- **Exercise prompt**
Please find all lines in the data that hold the string "Beheerders" and copy them.

-- Supplied records follows --

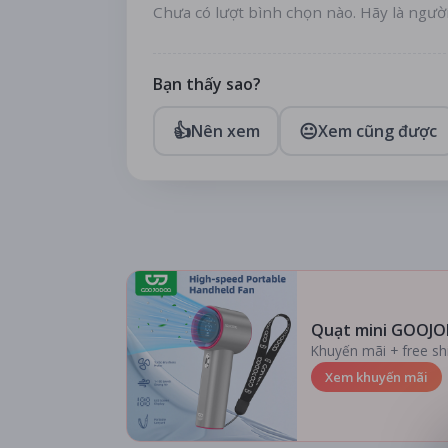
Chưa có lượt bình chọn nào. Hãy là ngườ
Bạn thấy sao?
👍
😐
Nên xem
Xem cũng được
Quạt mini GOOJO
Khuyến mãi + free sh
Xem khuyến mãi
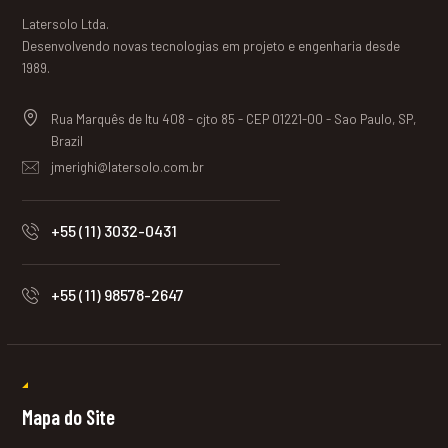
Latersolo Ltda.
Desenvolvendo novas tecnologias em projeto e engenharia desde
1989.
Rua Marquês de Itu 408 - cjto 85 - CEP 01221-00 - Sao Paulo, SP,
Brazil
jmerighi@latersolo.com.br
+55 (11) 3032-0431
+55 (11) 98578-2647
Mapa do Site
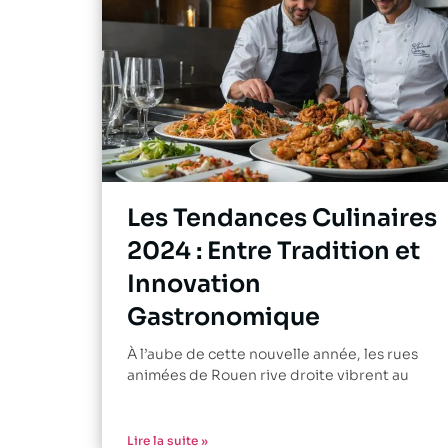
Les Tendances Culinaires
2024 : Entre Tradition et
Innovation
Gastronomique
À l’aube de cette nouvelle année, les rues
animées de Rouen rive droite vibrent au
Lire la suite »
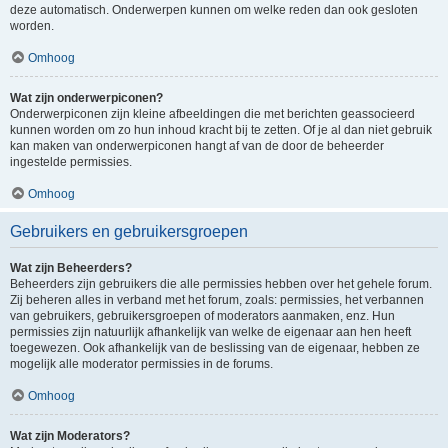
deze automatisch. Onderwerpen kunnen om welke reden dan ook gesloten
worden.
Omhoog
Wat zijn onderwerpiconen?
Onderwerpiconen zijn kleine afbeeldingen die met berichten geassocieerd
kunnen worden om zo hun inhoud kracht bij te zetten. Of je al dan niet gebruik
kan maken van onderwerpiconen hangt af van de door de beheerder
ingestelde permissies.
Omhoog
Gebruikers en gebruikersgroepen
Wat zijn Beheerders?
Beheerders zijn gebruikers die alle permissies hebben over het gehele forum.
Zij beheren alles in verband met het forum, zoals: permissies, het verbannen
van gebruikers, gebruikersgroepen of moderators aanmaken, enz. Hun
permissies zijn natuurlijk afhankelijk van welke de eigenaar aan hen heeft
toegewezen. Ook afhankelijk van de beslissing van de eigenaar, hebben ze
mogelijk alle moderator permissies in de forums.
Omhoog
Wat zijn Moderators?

-- Supplied records concluded --

- **Expected output**
Wat zijn Beheerders?
Beheerders zijn gebruikers die alle permissies hebben over het gehele forum.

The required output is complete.